Records provided

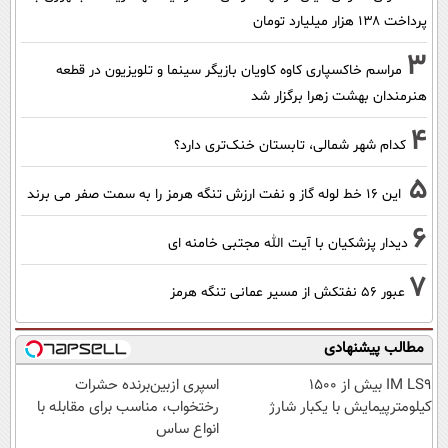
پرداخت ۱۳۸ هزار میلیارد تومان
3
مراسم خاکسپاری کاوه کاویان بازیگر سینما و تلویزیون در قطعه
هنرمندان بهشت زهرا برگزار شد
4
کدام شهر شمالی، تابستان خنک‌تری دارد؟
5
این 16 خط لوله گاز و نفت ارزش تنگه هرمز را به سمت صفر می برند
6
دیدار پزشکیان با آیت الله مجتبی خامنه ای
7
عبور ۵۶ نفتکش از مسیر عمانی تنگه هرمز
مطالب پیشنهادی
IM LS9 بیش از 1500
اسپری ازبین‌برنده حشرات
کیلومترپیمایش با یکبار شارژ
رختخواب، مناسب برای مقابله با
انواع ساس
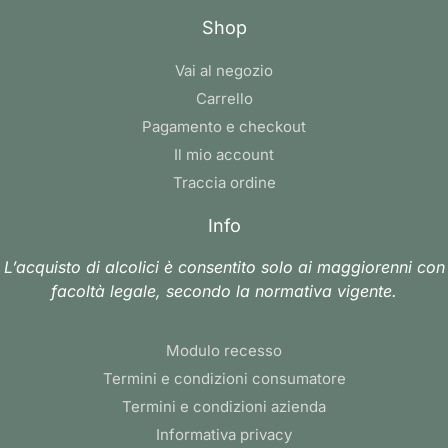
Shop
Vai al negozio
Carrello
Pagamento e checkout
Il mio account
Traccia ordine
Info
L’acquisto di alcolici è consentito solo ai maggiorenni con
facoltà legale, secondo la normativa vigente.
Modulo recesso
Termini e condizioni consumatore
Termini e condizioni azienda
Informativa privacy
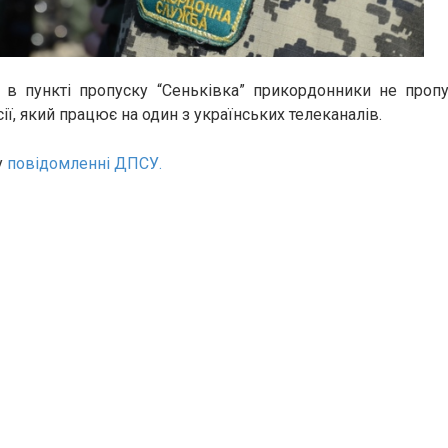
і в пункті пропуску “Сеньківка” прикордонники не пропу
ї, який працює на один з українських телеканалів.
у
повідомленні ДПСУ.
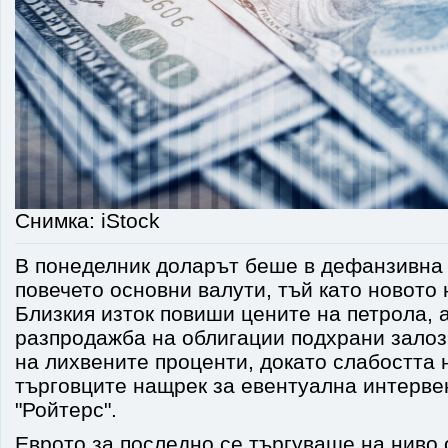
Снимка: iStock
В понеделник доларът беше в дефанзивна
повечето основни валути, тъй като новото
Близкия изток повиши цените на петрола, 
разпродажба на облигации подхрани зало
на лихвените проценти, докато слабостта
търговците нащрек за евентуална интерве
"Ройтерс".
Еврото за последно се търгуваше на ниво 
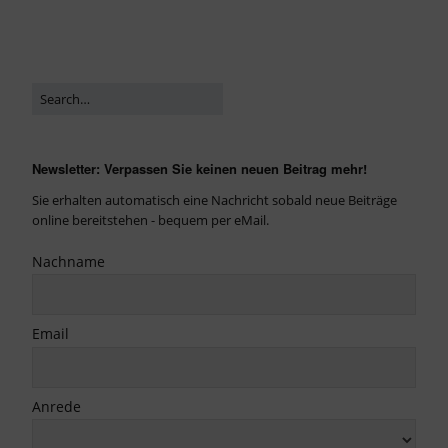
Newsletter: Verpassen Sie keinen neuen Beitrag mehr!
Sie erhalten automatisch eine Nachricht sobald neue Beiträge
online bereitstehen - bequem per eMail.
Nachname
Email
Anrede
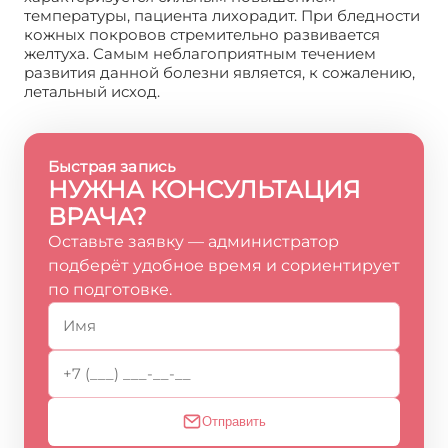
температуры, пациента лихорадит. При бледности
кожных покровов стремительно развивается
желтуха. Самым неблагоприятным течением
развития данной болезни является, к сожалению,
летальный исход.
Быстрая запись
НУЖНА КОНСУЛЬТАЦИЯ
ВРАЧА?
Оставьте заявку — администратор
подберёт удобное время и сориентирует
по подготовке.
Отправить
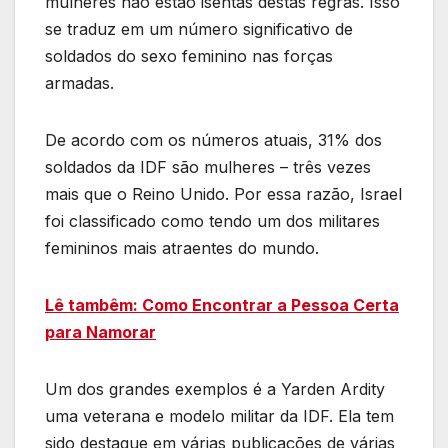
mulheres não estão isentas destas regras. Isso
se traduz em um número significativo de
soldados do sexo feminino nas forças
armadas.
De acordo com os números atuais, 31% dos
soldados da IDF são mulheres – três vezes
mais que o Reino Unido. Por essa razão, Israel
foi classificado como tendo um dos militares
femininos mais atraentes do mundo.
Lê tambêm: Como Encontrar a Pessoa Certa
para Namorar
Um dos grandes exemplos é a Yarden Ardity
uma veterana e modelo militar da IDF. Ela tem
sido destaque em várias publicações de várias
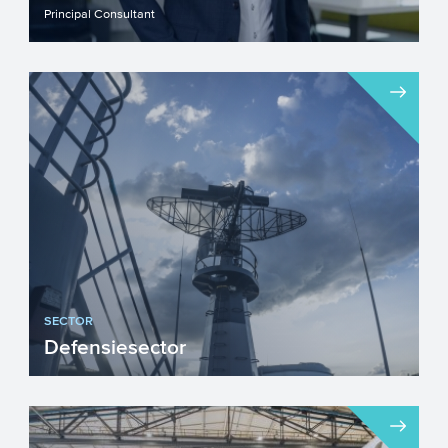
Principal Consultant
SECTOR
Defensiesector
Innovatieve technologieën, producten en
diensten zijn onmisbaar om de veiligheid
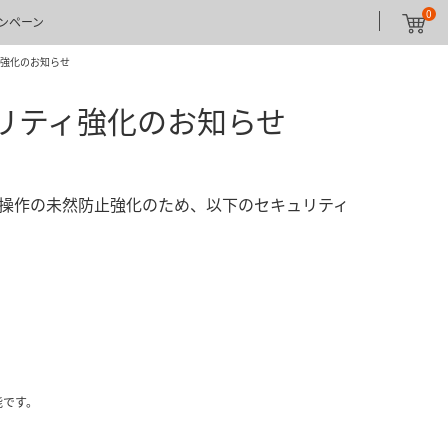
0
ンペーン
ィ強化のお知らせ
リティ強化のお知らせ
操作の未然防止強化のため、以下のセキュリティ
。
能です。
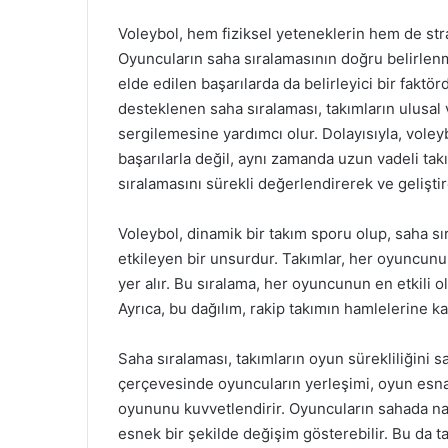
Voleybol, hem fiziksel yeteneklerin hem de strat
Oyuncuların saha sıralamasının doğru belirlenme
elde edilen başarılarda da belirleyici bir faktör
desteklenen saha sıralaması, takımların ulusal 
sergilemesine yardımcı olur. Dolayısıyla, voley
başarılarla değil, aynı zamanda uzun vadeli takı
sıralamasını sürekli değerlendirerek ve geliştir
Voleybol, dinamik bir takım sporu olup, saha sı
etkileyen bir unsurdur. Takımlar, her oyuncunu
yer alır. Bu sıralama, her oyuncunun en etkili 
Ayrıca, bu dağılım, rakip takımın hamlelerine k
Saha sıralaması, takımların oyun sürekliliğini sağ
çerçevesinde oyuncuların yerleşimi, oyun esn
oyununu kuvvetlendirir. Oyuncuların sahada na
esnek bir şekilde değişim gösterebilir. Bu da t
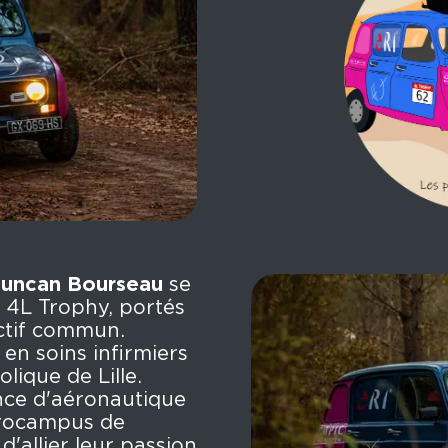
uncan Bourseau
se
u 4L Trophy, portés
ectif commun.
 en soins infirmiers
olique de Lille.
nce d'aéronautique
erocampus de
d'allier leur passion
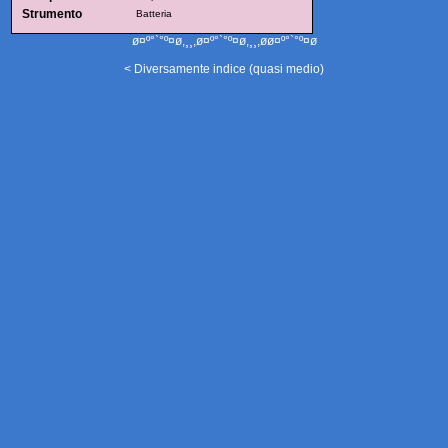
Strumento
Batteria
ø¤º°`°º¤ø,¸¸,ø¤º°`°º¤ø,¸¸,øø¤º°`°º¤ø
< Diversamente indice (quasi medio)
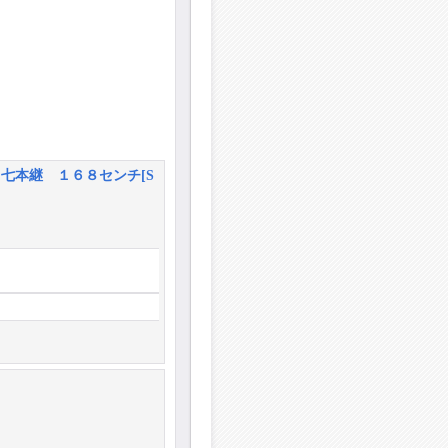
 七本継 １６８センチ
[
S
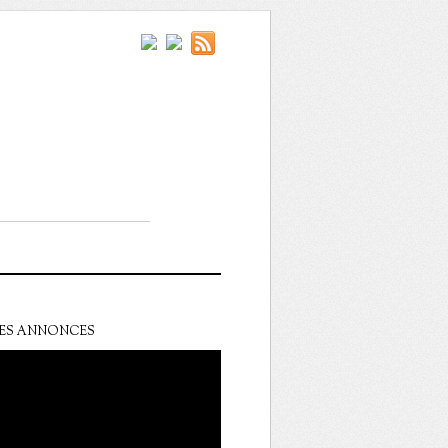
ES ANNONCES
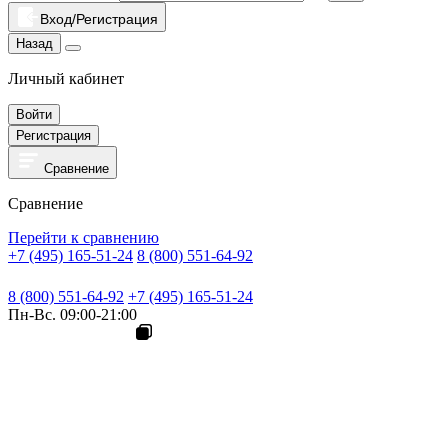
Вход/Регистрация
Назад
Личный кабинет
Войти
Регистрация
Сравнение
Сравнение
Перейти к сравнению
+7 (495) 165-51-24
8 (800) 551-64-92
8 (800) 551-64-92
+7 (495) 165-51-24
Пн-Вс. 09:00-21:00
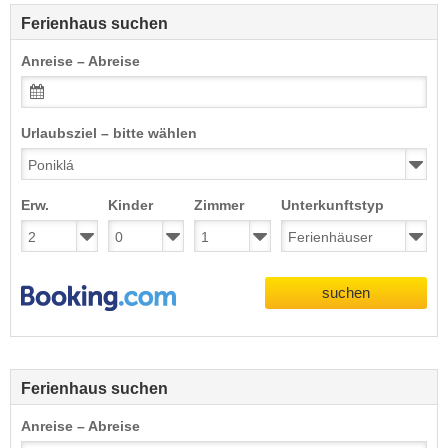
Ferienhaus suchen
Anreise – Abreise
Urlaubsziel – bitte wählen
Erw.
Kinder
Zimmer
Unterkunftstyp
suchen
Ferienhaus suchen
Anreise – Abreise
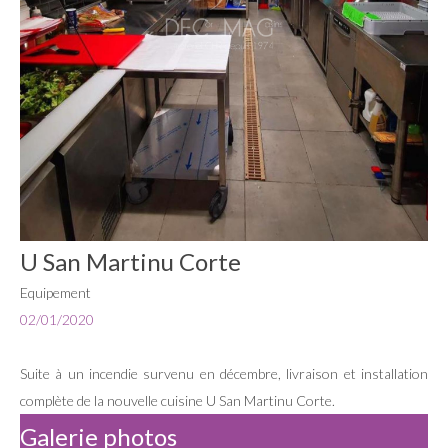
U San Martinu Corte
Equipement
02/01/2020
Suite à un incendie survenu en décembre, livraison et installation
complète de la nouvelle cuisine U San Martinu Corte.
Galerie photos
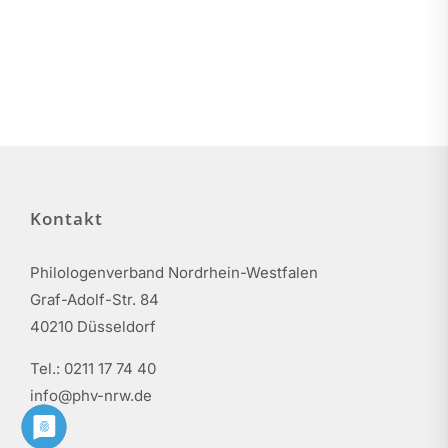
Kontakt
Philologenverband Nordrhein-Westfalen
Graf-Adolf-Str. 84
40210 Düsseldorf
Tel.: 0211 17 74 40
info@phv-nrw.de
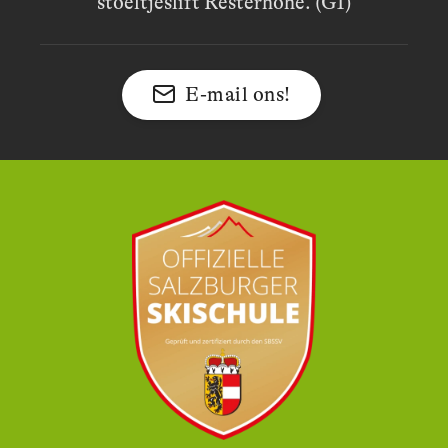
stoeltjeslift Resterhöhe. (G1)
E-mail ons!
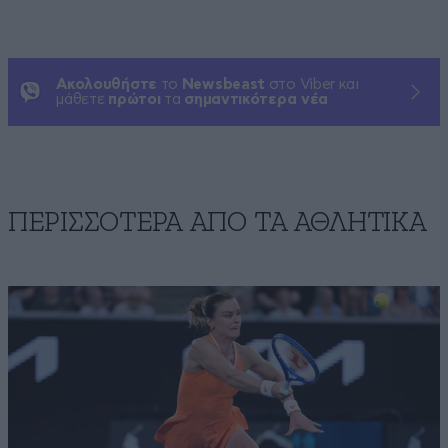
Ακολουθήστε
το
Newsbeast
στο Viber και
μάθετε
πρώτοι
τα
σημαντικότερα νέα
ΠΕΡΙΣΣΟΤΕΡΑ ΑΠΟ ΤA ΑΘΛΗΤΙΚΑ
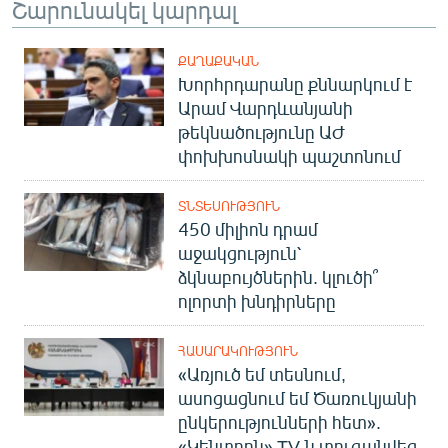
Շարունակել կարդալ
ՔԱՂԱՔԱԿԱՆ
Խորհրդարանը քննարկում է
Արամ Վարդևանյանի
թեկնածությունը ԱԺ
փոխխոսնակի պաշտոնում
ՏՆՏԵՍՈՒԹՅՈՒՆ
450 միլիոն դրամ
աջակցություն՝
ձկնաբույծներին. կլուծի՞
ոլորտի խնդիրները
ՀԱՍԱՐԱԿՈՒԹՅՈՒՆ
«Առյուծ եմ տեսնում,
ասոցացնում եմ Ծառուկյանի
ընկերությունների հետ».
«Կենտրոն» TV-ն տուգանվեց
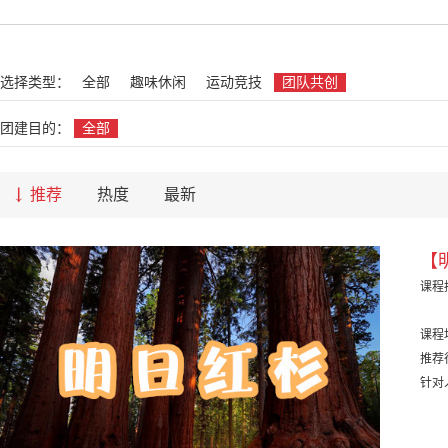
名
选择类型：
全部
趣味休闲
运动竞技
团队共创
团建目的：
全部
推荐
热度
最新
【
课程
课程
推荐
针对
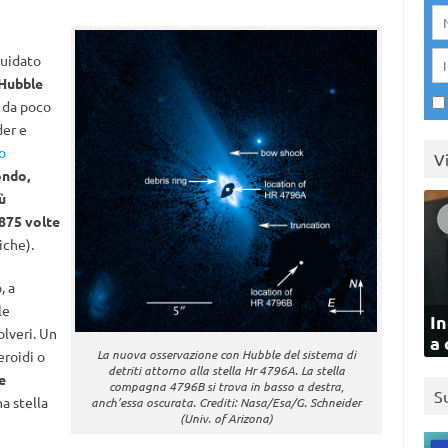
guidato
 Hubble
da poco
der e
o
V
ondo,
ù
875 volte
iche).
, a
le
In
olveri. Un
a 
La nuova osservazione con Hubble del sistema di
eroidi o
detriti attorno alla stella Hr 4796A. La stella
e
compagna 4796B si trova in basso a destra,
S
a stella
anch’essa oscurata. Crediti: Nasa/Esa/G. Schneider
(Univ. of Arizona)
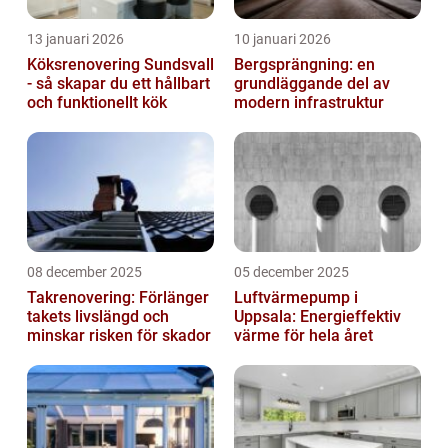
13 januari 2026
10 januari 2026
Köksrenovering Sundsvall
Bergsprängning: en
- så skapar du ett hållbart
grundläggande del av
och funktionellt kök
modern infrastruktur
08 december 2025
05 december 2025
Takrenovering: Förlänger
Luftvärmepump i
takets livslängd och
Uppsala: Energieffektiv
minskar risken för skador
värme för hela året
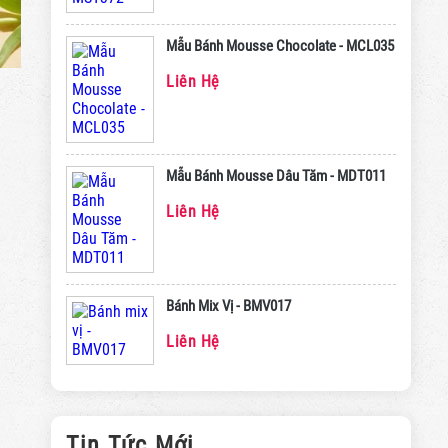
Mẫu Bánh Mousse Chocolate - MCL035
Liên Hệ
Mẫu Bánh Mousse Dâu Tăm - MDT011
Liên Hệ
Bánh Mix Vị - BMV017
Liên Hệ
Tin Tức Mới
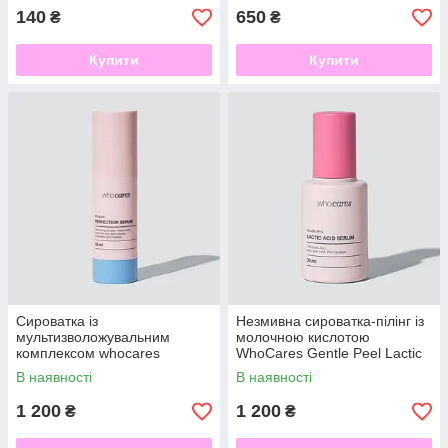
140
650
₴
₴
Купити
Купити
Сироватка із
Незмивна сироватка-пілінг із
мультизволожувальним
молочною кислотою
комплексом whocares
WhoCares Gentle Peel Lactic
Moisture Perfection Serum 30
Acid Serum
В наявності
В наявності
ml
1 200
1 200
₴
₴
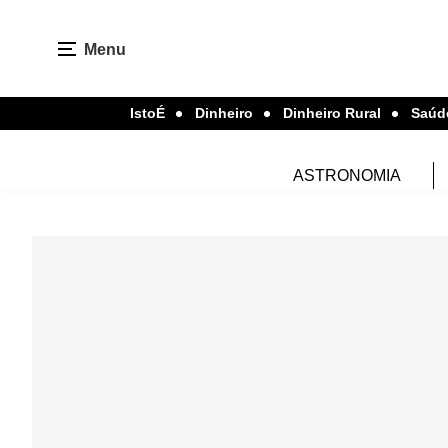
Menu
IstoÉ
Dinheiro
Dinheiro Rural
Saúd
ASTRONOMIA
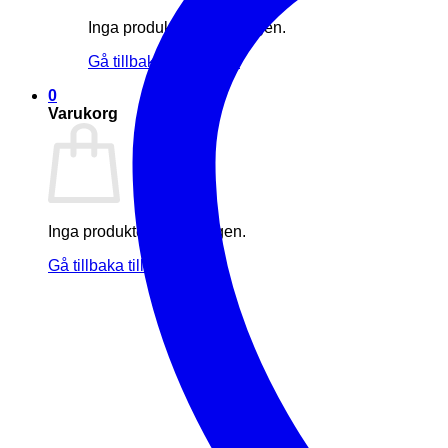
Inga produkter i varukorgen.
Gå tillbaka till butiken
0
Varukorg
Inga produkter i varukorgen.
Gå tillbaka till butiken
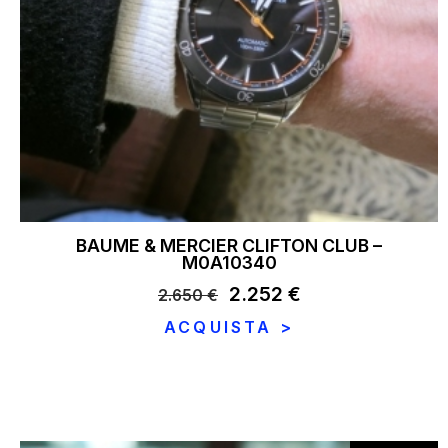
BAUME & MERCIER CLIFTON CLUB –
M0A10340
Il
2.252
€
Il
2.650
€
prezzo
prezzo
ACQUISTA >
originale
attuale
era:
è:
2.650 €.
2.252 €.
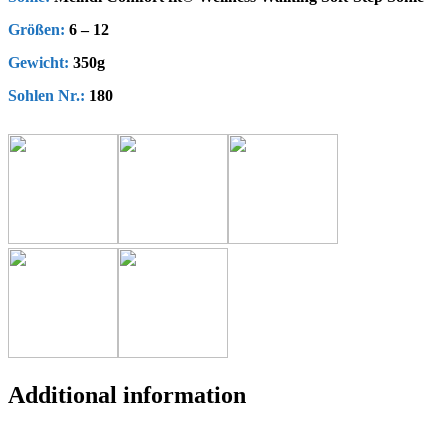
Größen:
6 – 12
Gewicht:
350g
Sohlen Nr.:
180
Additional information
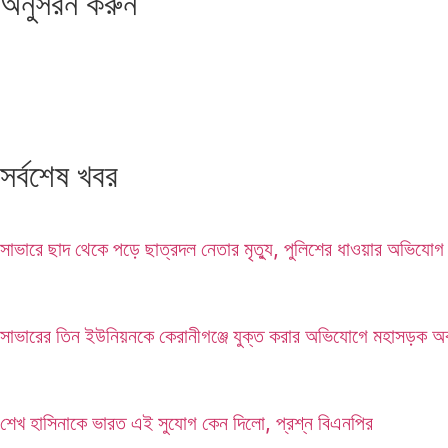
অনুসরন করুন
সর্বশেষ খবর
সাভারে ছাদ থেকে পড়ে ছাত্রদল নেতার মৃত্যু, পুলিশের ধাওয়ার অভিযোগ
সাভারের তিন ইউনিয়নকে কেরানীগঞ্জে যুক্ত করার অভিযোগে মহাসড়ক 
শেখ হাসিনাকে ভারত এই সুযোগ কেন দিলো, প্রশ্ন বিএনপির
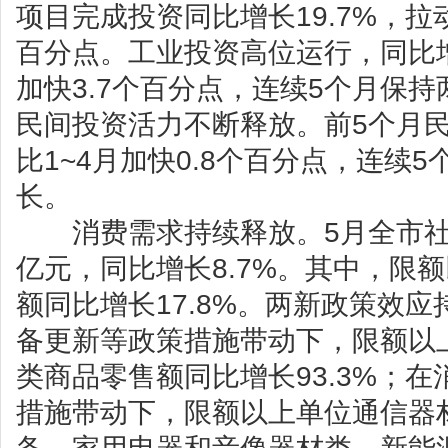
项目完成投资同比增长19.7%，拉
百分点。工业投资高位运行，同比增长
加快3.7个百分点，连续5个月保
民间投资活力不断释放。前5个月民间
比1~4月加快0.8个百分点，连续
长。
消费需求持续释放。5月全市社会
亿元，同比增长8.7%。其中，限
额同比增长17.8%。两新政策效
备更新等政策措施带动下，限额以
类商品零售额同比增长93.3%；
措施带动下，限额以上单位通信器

Directions
Copy all lines from the material that contain "Serum".

Answer to the exercise
Moisture Perfection Serum 30
Acid Serum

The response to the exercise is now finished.